● **Task objective**: Skip pictures in the listing below; copy exactly the lines from the one with "Ремонт автодороги на улице" through the one with "untain oder in", inclusive.

● **Data**:
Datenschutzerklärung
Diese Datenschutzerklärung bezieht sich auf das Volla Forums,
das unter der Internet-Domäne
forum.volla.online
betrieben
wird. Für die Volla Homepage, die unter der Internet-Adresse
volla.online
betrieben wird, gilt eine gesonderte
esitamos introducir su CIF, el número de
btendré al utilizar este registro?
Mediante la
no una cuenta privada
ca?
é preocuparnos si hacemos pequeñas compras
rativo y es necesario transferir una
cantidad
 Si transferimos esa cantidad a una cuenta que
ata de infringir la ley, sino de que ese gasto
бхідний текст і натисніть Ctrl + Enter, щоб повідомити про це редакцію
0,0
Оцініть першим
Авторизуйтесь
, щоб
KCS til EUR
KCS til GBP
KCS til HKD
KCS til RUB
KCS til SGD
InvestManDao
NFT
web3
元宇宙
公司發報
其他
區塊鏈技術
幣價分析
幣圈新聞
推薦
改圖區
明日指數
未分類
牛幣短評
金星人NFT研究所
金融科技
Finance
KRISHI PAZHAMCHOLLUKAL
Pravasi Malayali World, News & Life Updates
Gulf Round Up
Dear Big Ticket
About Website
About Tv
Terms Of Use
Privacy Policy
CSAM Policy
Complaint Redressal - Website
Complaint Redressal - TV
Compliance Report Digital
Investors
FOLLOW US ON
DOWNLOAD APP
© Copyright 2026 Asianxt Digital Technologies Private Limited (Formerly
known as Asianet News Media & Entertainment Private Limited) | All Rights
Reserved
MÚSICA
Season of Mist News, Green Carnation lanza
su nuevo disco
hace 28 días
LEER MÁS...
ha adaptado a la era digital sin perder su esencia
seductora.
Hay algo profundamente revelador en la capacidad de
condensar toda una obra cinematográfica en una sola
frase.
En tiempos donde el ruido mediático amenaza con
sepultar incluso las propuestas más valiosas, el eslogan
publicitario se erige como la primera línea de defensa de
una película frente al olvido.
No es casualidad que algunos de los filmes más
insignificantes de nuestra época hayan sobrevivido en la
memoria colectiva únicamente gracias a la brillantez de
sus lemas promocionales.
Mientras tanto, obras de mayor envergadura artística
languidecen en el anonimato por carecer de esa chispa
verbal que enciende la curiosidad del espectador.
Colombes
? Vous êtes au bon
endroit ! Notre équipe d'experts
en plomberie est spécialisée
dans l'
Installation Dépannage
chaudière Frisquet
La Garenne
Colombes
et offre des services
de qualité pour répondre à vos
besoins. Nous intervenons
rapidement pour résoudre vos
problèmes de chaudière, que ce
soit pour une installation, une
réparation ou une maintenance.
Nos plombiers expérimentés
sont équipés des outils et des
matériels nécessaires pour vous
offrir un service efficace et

---

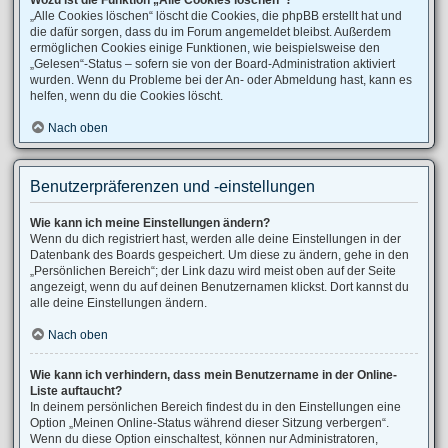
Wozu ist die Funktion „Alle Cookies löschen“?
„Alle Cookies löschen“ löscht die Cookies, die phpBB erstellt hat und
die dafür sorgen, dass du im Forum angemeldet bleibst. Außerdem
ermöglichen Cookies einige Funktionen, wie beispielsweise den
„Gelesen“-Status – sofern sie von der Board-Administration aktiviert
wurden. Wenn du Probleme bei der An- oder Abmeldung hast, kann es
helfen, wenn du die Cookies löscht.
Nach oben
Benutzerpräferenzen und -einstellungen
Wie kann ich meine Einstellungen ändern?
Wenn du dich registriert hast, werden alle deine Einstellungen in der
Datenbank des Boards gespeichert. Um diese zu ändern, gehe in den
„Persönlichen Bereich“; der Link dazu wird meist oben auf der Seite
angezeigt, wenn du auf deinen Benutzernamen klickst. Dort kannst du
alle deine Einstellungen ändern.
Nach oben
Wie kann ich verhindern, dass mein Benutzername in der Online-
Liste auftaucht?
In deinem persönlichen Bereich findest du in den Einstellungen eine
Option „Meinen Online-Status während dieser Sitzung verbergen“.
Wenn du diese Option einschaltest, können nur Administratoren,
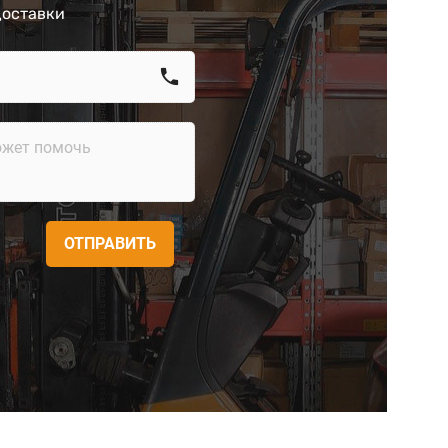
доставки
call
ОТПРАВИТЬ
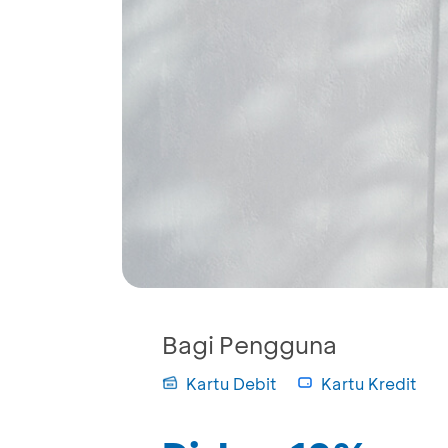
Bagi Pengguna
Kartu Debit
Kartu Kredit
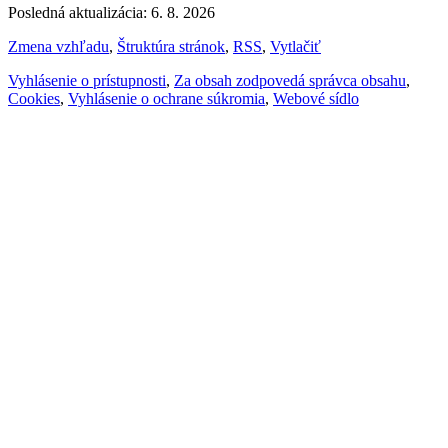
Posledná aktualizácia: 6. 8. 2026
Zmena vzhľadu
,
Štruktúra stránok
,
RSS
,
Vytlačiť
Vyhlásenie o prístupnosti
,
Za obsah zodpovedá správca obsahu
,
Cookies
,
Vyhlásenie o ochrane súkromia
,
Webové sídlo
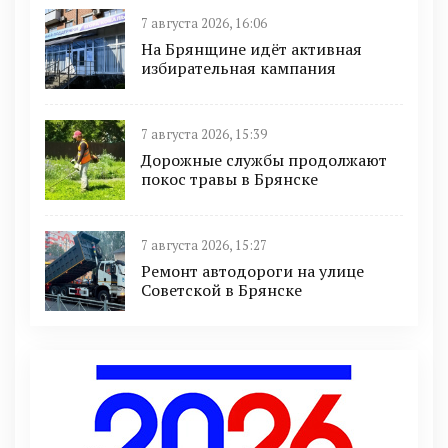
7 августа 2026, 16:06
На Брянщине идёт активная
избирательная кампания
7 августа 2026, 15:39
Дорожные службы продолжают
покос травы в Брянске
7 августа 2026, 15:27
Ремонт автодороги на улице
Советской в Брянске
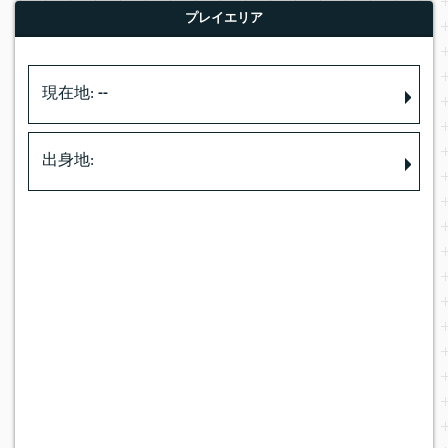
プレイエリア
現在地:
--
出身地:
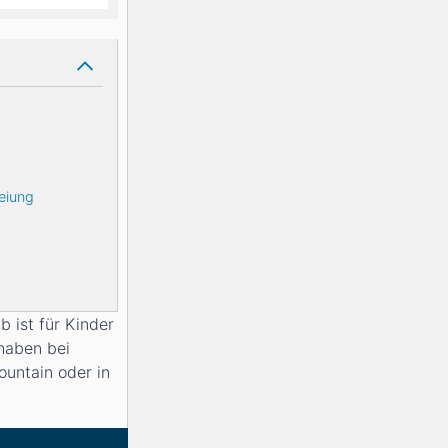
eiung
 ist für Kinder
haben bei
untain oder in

● **Reply to the task**:
Ремонт автодороги на улице
Советской в Брянске
プレイエリア
現在地:
--
出身地:
eiung
 ist für Kinder
haben bei
untain oder in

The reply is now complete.